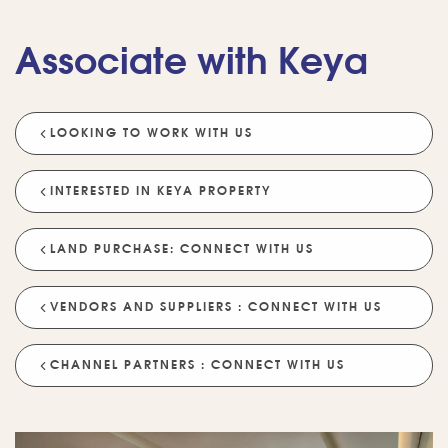
Associate with Keya
LOOKING TO WORK WITH US
INTERESTED IN KEYA PROPERTY
LAND PURCHASE: CONNECT WITH US
VENDORS AND SUPPLIERS : CONNECT WITH US
CHANNEL PARTNERS : CONNECT WITH US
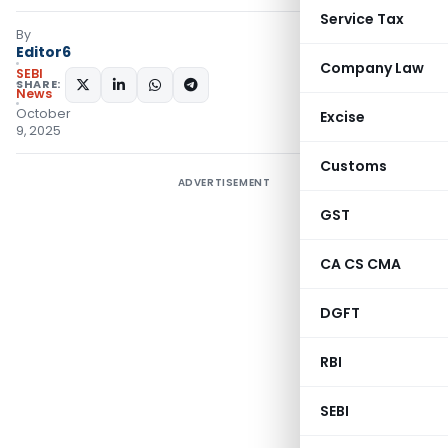
Service Tax
By
Editor6
Company Law
SEBI
SHARE:
News
October
Excise
9, 2025
Customs
ADVERTISEMENT
GST
CA CS CMA
DGFT
RBI
SEBI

────────────────

A faithful, word-for-word copy of the data is needed; the pictures should not appear in it.

Associate with Keya
LOOKING TO WORK WITH US
INTERESTED IN KEYA PROPERTY
LAND PURCHASE: CONNECT WITH US
VENDORS AND SUPPLIERS : CONNECT WITH US
CHANNEL PARTNERS : CONNECT WITH US
Service Tax
By
Editor6
Company Law
SEBI
SHARE:
News
October
Excise
9, 2025
Customs
ADVERTISEMENT
GST
CA CS CMA
DGFT
RBI
SEBI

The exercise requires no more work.